I just want to warn people: some phones will accidentally post the wrong location if directly using the iNat app, especially if phone is looking for wifi. I have found the GPS half a mile off, marked at one of the nearby homes one to many times. Many thanks to @alex_abair for noticing this issue.

1 Like


There are two advantages to google maps (or presumably any other mapping app) - one is that you can see your location on a map, and therefore know when it has found a good fix. The other is that, if I’m not wrong, google maps continues to hold an accurate location when in the background, while iNaturalist does not seem to. That might be something to do with my location settings though.



Maybe it does for you. For me, on Android 9, in Google Maps version 10.11.1, it only continually fetches coordinates in the background if it’s providing me with directions.

1 Like


I started geotagging my pictures long before iNaturalist.

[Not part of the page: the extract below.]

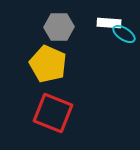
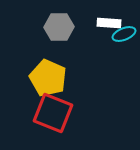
cyan ellipse: rotated 55 degrees counterclockwise
yellow pentagon: moved 14 px down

Currently I’m using my Garmin Fenix 3 watch for tracking. I use it as a fitness tracker and I’m also able to export the .gpx tracks if I want to geotag my photos.
It’s really easy with Geosetter for Windows. I download the .gpx tracks into the same folder as the pictures. That way I just open the folder in Geosetter, tick the .gpx track, select all pictures and press CTRL+G to automatically geotag all pictures.
It’s a really simple process!
You need to be careful if you’re travelling and pass different timezones.

In the past I’ve used a dedicated cheap GPS logger (i-Blue 747A+) to track my travels and geotag my pictures. The battery lasted much longer than my Fenix watch, but I can easily get through a day with it when I reduce the GPS logging rate.